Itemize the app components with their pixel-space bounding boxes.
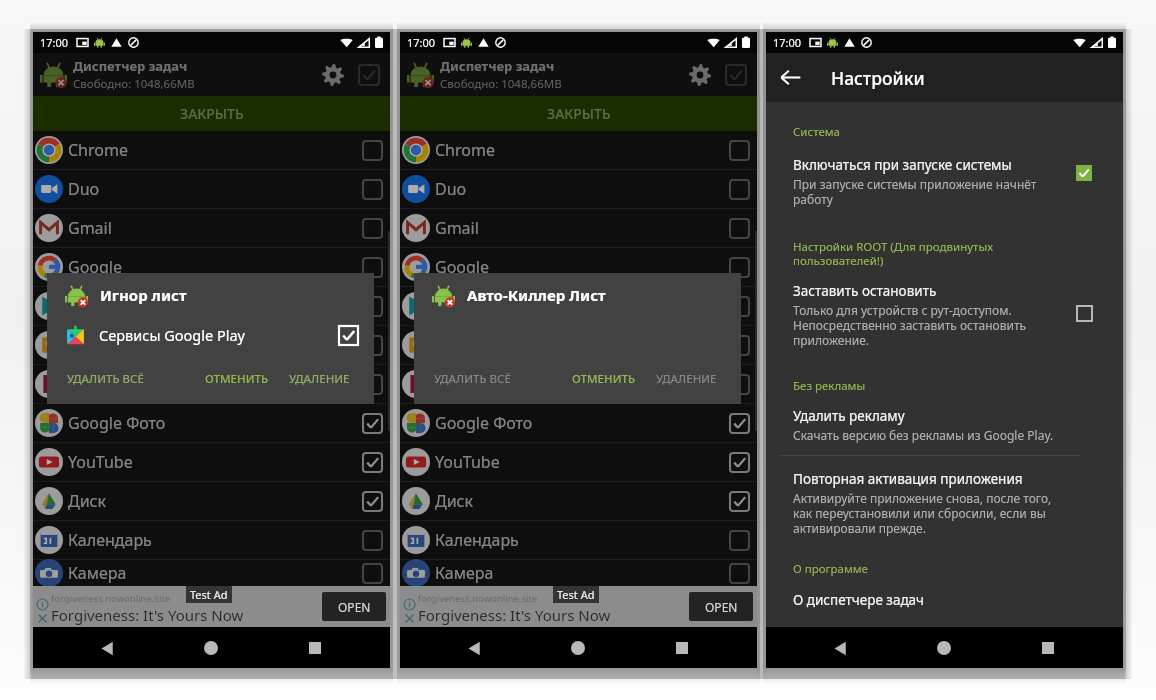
- button[interactable]: Back: [766, 53, 815, 102]
- button[interactable]: Select all: [721, 60, 751, 90]
- button[interactable]: ОТМЕНИТЬ: [568, 368, 640, 390]
- button[interactable]: YouTube: [33, 443, 390, 481]
- staticText: УДАЛЕНИЕ: [289, 371, 350, 387]
- button[interactable]: Заставить остановить: [793, 282, 1092, 348]
- button[interactable]: Диспетчер задач: [73, 55, 195, 94]
- button[interactable]: Gmail: [33, 209, 390, 247]
- button[interactable]: YouTube: [400, 443, 757, 481]
- button[interactable]: УДАЛИТЬ ВСЁ: [63, 368, 148, 390]
- staticText: Диспетчер задач: [73, 57, 188, 75]
- button[interactable]: Gmail: [400, 209, 757, 247]
- button[interactable]: Duo: [400, 170, 757, 208]
- staticText: Duo: [68, 178, 100, 200]
- button[interactable]: Календарь: [33, 521, 390, 559]
- button[interactable]: Календарь: [400, 521, 757, 559]
- button[interactable]: О диспетчере задач: [793, 591, 1092, 609]
- staticText: Test Ad: [557, 587, 595, 602]
- button[interactable]: Chrome: [33, 131, 390, 169]
- staticText: Duo: [435, 178, 467, 200]
- staticText: Удалить рекламу: [793, 407, 905, 425]
- button[interactable]: Recents: [662, 628, 702, 668]
- button[interactable]: Recents: [1028, 628, 1068, 668]
- button[interactable]: Home: [558, 628, 598, 668]
- staticText: OPEN: [338, 599, 371, 615]
- staticText: forgiveness.nowonline.site: [51, 592, 171, 605]
- button[interactable]: ОТМЕНИТЬ: [201, 368, 273, 390]
- button[interactable]: УДАЛИТЬ ВСЁ: [430, 368, 515, 390]
- button[interactable]: Google: [400, 248, 757, 286]
- button[interactable]: ЗАКРЫТЬ: [400, 96, 757, 131]
- button[interactable]: Google Документы: [400, 365, 757, 403]
- staticText: Настройки ROOT (Для продвинутых пользова…: [793, 239, 994, 268]
- button[interactable]: Диск: [400, 482, 757, 520]
- staticText: Свободно: 1048,66MB: [73, 76, 195, 92]
- staticText: Повторная активация приложения: [793, 470, 1023, 488]
- staticText: Камера: [435, 562, 494, 584]
- button[interactable]: Select all: [354, 60, 384, 90]
- staticText: Заставить остановить: [793, 282, 937, 300]
- button[interactable]: Google Play Маркет: [400, 287, 757, 325]
- button[interactable]: Повторная активация приложения: [793, 470, 1092, 536]
- staticText: Только для устройств с рут-доступом. Неп…: [793, 302, 1027, 348]
- button[interactable]: Диспетчер задач: [440, 55, 562, 94]
- staticText: OPEN: [705, 599, 738, 615]
- staticText: ЗАКРЫТЬ: [547, 104, 611, 123]
- button[interactable]: Settings: [315, 57, 351, 93]
- button[interactable]: УДАЛЕНИЕ: [285, 368, 354, 390]
- staticText: 17:00: [407, 35, 436, 50]
- staticText: УДАЛЕНИЕ: [656, 371, 717, 387]
- button[interactable]: Google Play Маркет: [33, 287, 390, 325]
- staticText: Forgiveness: It's Yours Now: [418, 605, 611, 625]
- staticText: forgiveness.nowonline.site: [418, 592, 538, 605]
- button[interactable]: Duo: [33, 170, 390, 208]
- button[interactable]: Settings: [682, 57, 718, 93]
- staticText: Без рекламы: [793, 378, 866, 394]
- button[interactable]: Включаться при запуске системы: [793, 156, 1092, 207]
- button[interactable]: Сервисы Google Play: [65, 317, 358, 353]
- staticText: Календарь: [435, 529, 519, 551]
- button[interactable]: ЗАКРЫТЬ: [33, 96, 390, 131]
- button[interactable]: Google Фото: [400, 404, 757, 442]
- button[interactable]: Google: [33, 248, 390, 286]
- staticText: Google Документы: [435, 373, 582, 395]
- staticText: ОТМЕНИТЬ: [572, 371, 636, 387]
- staticText: Свободно: 1048,66MB: [440, 76, 562, 92]
- button[interactable]: Google Фото: [33, 404, 390, 442]
- staticText: Google Play Маркет: [68, 295, 219, 317]
- staticText: Google: [435, 256, 490, 278]
- staticText: Test Ad: [190, 587, 228, 602]
- button[interactable]: Удалить рекламу: [793, 407, 1092, 443]
- staticText: ОТМЕНИТЬ: [205, 371, 269, 387]
- staticText: Игнор лист: [100, 285, 187, 305]
- button[interactable]: УДАЛЕНИЕ: [652, 368, 721, 390]
- button[interactable]: Google Диск: [33, 326, 390, 364]
- staticText: Диск: [68, 490, 106, 512]
- button[interactable]: Камера: [400, 560, 757, 586]
- staticText: YouTube: [435, 451, 500, 473]
- button[interactable]: Google Документы: [33, 365, 390, 403]
- staticText: Календарь: [68, 529, 152, 551]
- staticText: Диспетчер задач: [440, 57, 555, 75]
- button[interactable]: Home: [924, 628, 964, 668]
- button[interactable]: Back: [454, 628, 494, 668]
- button[interactable]: OPEN: [322, 592, 386, 621]
- button[interactable]: Камера: [33, 560, 390, 586]
- button[interactable]: Back: [87, 628, 127, 668]
- button[interactable]: Recents: [295, 628, 335, 668]
- button[interactable]: Back: [820, 628, 860, 668]
- staticText: О программе: [793, 561, 868, 577]
- staticText: Google Фото: [435, 412, 533, 434]
- button[interactable]: Home: [191, 628, 231, 668]
- button[interactable]: Google Диск: [400, 326, 757, 364]
- staticText: Сервисы Google Play: [99, 325, 245, 345]
- button[interactable]: Chrome: [400, 131, 757, 169]
- staticText: О диспетчере задач: [793, 591, 925, 609]
- button[interactable]: Диск: [33, 482, 390, 520]
- staticText: Google: [68, 256, 123, 278]
- staticText: УДАЛИТЬ ВСЁ: [67, 371, 144, 387]
- staticText: Система: [793, 124, 840, 140]
- staticText: При запуске системы приложение начнёт ра…: [793, 176, 1037, 207]
- button[interactable]: OPEN: [689, 592, 753, 621]
- staticText: YouTube: [68, 451, 133, 473]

- **WHAT YOU SHOULD DO**
All entries are to be duplicated exactly, with the pictures left out.

- **RESULT**
Itemize the app components with their pixel-space bounding boxes.
- button[interactable]: Back: [766, 53, 815, 102]
- button[interactable]: Select all: [721, 60, 751, 90]
- button[interactable]: ОТМЕНИТЬ: [568, 368, 640, 390]
- button[interactable]: YouTube: [33, 443, 390, 481]
- staticText: УДАЛЕНИЕ: [289, 371, 350, 387]
- button[interactable]: Заставить остановить: [793, 282, 1092, 348]
- button[interactable]: Диспетчер задач: [73, 55, 195, 94]
- button[interactable]: Gmail: [33, 209, 390, 247]
- button[interactable]: YouTube: [400, 443, 757, 481]
- button[interactable]: УДАЛИТЬ ВСЁ: [63, 368, 148, 390]
- staticText: Диспетчер задач: [73, 57, 188, 75]
- button[interactable]: Gmail: [400, 209, 757, 247]
- button[interactable]: Duo: [400, 170, 757, 208]
- staticText: Duo: [68, 178, 100, 200]
- button[interactable]: Календарь: [33, 521, 390, 559]
- button[interactable]: Календарь: [400, 521, 757, 559]
- button[interactable]: О диспетчере задач: [793, 591, 1092, 609]
- staticText: Test Ad: [557, 587, 595, 602]
- button[interactable]: Chrome: [33, 131, 390, 169]
- staticText: Duo: [435, 178, 467, 200]
- staticText: Удалить рекламу: [793, 407, 905, 425]
- button[interactable]: Recents: [662, 628, 702, 668]
- button[interactable]: Recents: [1028, 628, 1068, 668]
- button[interactable]: Home: [558, 628, 598, 668]
- staticText: OPEN: [338, 599, 371, 615]
- staticText: forgiveness.nowonline.site: [51, 592, 171, 605]
- button[interactable]: ОТМЕНИТЬ: [201, 368, 273, 390]
- button[interactable]: УДАЛИТЬ ВСЁ: [430, 368, 515, 390]
- button[interactable]: Google: [400, 248, 757, 286]
- button[interactable]: ЗАКРЫТЬ: [400, 96, 757, 131]
- button[interactable]: Google Документы: [400, 365, 757, 403]
- staticText: Настройки ROOT (Для продвинутых пользова…: [793, 239, 994, 268]
- button[interactable]: Диск: [400, 482, 757, 520]
- staticText: Свободно: 1048,66MB: [73, 76, 195, 92]
- staticText: Повторная активация приложения: [793, 470, 1023, 488]
- staticText: Камера: [435, 562, 494, 584]
- button[interactable]: Select all: [354, 60, 384, 90]
- staticText: Заставить остановить: [793, 282, 937, 300]
- button[interactable]: Google Play Маркет: [400, 287, 757, 325]
- button[interactable]: Повторная активация приложения: [793, 470, 1092, 536]
- staticText: Только для устройств с рут-доступом. Неп…: [793, 302, 1027, 348]
- button[interactable]: Диспетчер задач: [440, 55, 562, 94]
- staticText: OPEN: [705, 599, 738, 615]
- staticText: ЗАКРЫТЬ: [547, 104, 611, 123]
- button[interactable]: Settings: [315, 57, 351, 93]
- button[interactable]: УДАЛЕНИЕ: [285, 368, 354, 390]
- staticText: 17:00: [407, 35, 436, 50]
- staticText: УДАЛЕНИЕ: [656, 371, 717, 387]
- button[interactable]: Google Play Маркет: [33, 287, 390, 325]
- staticText: Forgiveness: It's Yours Now: [418, 605, 611, 625]
- staticText: forgiveness.nowonline.site: [418, 592, 538, 605]
- button[interactable]: Duo: [33, 170, 390, 208]
- button[interactable]: Settings: [682, 57, 718, 93]
- staticText: Без рекламы: [793, 378, 866, 394]
- button[interactable]: Включаться при запуске системы: [793, 156, 1092, 207]
- button[interactable]: Сервисы Google Play: [65, 317, 358, 353]
- staticText: Календарь: [435, 529, 519, 551]
- button[interactable]: ЗАКРЫТЬ: [33, 96, 390, 131]
- button[interactable]: Google Фото: [400, 404, 757, 442]
- button[interactable]: Google: [33, 248, 390, 286]
- staticText: Google Документы: [435, 373, 582, 395]
- staticText: ОТМЕНИТЬ: [572, 371, 636, 387]
- staticText: Свободно: 1048,66MB: [440, 76, 562, 92]
- button[interactable]: Google Фото: [33, 404, 390, 442]
- staticText: Google Play Маркет: [68, 295, 219, 317]
- staticText: Google: [435, 256, 490, 278]
- staticText: Test Ad: [190, 587, 228, 602]
- button[interactable]: Удалить рекламу: [793, 407, 1092, 443]
- staticText: ОТМЕНИТЬ: [205, 371, 269, 387]
- staticText: Игнор лист: [100, 285, 187, 305]
- button[interactable]: УДАЛЕНИЕ: [652, 368, 721, 390]
- button[interactable]: Google Диск: [33, 326, 390, 364]
- staticText: Диск: [68, 490, 106, 512]
- button[interactable]: Камера: [400, 560, 757, 586]
- staticText: YouTube: [435, 451, 500, 473]
- button[interactable]: Google Документы: [33, 365, 390, 403]
- staticText: Календарь: [68, 529, 152, 551]
- staticText: Диспетчер задач: [440, 57, 555, 75]
- button[interactable]: Home: [924, 628, 964, 668]
- button[interactable]: Back: [454, 628, 494, 668]
- button[interactable]: OPEN: [322, 592, 386, 621]
- button[interactable]: Камера: [33, 560, 390, 586]
- button[interactable]: Back: [87, 628, 127, 668]
- button[interactable]: Recents: [295, 628, 335, 668]
- button[interactable]: Back: [820, 628, 860, 668]
- staticText: О программе: [793, 561, 868, 577]
- staticText: Google Фото: [435, 412, 533, 434]
- button[interactable]: Home: [191, 628, 231, 668]
- button[interactable]: Google Диск: [400, 326, 757, 364]
- staticText: Сервисы Google Play: [99, 325, 245, 345]
- button[interactable]: Chrome: [400, 131, 757, 169]
- staticText: О диспетчере задач: [793, 591, 925, 609]
- button[interactable]: Диск: [33, 482, 390, 520]
- staticText: Google: [68, 256, 123, 278]
- staticText: УДАЛИТЬ ВСЁ: [67, 371, 144, 387]
- staticText: Система: [793, 124, 840, 140]
- staticText: При запуске системы приложение начнёт ра…: [793, 176, 1037, 207]
- button[interactable]: OPEN: [689, 592, 753, 621]
- staticText: YouTube: [68, 451, 133, 473]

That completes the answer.